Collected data
■ ■ ■ ■

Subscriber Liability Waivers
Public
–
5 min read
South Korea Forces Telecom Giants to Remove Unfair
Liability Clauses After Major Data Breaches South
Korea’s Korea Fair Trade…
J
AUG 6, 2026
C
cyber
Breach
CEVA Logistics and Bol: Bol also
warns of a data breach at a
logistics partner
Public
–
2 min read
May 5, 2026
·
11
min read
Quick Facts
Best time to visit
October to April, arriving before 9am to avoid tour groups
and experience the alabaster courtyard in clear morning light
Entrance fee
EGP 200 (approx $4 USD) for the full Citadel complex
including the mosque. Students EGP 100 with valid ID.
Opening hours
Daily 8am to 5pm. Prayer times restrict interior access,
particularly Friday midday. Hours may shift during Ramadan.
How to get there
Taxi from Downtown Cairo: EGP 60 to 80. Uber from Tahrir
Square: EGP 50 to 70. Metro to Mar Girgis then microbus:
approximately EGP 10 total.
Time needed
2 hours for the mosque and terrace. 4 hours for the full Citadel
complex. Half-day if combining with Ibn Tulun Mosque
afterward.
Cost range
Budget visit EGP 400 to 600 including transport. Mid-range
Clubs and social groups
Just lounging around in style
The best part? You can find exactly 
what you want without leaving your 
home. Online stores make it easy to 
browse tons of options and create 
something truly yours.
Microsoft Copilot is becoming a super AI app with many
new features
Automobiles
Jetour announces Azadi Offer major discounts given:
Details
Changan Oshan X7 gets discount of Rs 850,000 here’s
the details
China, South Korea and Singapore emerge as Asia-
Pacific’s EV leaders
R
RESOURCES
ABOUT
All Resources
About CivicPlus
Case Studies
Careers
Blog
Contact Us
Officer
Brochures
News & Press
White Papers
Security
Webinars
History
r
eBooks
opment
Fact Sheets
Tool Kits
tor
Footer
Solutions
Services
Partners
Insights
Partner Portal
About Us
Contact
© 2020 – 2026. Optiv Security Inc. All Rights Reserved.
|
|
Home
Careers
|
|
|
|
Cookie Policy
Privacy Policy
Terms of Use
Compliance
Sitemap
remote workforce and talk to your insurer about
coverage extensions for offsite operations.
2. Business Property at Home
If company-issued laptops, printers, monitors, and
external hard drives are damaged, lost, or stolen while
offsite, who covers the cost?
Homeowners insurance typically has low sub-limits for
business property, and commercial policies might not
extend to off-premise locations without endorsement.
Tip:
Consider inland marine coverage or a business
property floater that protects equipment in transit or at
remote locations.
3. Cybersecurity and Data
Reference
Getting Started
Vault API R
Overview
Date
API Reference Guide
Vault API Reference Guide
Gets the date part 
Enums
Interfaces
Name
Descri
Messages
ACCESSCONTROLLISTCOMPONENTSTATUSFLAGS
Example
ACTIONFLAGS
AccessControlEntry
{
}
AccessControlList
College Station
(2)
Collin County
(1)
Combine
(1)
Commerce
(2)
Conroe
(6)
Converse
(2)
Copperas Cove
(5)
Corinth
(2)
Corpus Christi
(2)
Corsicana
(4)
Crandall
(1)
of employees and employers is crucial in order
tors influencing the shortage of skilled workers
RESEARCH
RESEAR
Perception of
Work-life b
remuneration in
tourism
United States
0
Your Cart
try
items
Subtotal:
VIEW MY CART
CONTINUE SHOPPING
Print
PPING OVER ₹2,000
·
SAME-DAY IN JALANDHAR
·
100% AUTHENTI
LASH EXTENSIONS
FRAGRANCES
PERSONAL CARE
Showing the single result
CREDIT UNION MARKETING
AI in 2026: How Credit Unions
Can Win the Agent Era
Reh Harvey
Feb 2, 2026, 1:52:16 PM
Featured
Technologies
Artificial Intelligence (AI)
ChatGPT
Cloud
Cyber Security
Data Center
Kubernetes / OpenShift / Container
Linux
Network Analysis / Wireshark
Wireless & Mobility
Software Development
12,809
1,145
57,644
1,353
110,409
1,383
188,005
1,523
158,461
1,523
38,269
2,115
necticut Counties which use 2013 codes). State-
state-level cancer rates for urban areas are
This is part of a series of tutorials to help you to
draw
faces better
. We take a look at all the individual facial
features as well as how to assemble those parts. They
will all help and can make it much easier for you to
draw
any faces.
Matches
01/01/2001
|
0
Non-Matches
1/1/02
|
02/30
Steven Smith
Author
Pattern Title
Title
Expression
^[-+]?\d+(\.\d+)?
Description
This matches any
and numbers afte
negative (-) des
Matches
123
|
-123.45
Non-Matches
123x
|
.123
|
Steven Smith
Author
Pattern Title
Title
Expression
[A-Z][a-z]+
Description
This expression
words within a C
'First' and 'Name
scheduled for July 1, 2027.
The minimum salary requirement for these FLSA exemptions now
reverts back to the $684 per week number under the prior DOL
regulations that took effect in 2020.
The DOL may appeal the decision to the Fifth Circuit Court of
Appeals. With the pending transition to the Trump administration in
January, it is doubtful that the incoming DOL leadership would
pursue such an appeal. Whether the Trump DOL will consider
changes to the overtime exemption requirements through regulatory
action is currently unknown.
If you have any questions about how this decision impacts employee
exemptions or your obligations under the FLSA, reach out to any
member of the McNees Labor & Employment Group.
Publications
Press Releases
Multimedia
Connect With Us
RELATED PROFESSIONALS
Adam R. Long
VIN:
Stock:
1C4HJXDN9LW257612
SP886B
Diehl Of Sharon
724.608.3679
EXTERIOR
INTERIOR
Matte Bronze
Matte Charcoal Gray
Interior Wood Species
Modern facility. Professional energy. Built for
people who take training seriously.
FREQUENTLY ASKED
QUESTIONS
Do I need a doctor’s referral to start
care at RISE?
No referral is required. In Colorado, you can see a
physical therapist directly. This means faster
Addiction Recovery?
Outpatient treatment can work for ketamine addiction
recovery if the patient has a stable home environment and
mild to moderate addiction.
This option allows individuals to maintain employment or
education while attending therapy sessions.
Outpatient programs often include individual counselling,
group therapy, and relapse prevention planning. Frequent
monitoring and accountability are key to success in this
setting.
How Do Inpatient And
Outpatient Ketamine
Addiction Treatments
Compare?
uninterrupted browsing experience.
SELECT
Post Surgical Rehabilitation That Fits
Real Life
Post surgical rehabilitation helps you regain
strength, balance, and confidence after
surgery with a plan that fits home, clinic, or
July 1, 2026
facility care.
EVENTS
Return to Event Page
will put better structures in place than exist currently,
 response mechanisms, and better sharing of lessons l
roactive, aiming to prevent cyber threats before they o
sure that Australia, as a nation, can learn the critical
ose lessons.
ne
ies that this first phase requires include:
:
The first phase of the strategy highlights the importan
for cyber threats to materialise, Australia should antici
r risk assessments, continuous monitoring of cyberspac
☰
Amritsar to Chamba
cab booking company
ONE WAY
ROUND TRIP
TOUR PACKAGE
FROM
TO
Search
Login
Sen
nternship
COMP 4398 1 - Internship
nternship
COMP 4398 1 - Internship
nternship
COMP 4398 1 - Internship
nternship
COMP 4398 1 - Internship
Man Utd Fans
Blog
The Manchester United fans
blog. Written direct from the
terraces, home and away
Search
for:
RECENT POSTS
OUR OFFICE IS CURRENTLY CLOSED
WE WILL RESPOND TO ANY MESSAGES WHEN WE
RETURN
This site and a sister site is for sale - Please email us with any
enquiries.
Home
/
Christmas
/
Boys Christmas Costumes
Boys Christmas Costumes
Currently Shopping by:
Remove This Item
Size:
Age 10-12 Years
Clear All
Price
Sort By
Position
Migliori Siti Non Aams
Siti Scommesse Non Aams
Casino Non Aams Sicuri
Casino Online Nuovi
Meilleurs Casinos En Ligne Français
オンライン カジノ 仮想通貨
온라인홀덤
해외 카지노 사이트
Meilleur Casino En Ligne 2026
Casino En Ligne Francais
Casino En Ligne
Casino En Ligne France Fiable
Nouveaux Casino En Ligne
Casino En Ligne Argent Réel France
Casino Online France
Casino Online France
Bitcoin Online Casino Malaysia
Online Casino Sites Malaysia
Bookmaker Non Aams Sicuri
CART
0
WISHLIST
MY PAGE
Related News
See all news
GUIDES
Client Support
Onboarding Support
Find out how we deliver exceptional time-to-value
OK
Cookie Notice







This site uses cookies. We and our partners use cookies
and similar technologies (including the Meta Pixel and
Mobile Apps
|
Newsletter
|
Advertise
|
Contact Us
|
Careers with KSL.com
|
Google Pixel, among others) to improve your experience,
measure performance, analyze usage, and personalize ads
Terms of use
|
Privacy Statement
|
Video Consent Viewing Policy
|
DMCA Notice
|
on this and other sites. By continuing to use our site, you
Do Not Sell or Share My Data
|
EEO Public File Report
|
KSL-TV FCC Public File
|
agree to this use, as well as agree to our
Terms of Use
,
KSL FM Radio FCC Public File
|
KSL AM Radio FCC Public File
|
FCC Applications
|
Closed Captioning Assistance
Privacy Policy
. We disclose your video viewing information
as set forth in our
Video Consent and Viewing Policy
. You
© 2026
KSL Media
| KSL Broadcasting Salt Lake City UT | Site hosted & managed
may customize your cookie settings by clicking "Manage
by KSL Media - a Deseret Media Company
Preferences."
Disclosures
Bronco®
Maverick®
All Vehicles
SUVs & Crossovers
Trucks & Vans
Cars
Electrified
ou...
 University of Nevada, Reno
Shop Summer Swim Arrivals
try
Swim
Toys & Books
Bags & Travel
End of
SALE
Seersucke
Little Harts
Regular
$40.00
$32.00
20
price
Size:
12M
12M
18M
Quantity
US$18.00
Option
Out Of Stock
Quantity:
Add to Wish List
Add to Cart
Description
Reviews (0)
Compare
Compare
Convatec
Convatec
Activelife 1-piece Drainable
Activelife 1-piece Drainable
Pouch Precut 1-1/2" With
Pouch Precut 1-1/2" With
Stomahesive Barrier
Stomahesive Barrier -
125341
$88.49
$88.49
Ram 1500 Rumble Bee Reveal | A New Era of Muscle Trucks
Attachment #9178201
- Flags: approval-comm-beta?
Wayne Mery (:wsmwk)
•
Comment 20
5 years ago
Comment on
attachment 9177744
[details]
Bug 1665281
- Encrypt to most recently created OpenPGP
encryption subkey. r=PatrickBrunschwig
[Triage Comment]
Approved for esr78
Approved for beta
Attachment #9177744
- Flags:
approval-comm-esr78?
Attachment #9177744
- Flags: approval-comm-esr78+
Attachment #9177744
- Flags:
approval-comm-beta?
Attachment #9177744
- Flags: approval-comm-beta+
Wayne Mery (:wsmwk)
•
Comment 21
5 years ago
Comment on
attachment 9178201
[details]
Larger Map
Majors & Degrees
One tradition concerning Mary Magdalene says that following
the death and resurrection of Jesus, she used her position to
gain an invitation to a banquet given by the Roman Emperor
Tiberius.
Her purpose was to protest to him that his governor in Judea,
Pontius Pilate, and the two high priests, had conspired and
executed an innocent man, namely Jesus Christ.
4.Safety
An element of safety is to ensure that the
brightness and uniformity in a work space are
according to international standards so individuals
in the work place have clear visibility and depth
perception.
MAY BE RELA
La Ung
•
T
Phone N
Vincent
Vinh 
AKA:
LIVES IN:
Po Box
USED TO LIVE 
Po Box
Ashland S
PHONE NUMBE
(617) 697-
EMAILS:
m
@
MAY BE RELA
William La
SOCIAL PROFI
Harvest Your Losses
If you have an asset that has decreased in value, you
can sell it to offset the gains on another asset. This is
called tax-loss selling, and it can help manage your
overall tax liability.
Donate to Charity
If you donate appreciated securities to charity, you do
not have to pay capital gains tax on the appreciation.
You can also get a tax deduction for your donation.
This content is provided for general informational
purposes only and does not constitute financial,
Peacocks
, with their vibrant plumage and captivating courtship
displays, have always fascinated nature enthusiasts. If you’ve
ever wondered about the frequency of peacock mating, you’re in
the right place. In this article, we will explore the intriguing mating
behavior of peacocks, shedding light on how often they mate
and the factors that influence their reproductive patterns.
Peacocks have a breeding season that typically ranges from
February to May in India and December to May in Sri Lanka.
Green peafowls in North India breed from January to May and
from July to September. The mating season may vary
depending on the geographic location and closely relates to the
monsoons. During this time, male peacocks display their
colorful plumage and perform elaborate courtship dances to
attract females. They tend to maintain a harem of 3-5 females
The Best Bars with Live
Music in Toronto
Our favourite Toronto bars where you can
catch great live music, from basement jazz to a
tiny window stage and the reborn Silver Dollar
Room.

■ ■ ■ ■

WHAT THE TASK ASKS — Gather and copy every line of the data in which the string "often" is found.

TASK RESPONSE —
Outpatient programs often include individual counselling,
behavior of peacocks, shedding light on how often they mate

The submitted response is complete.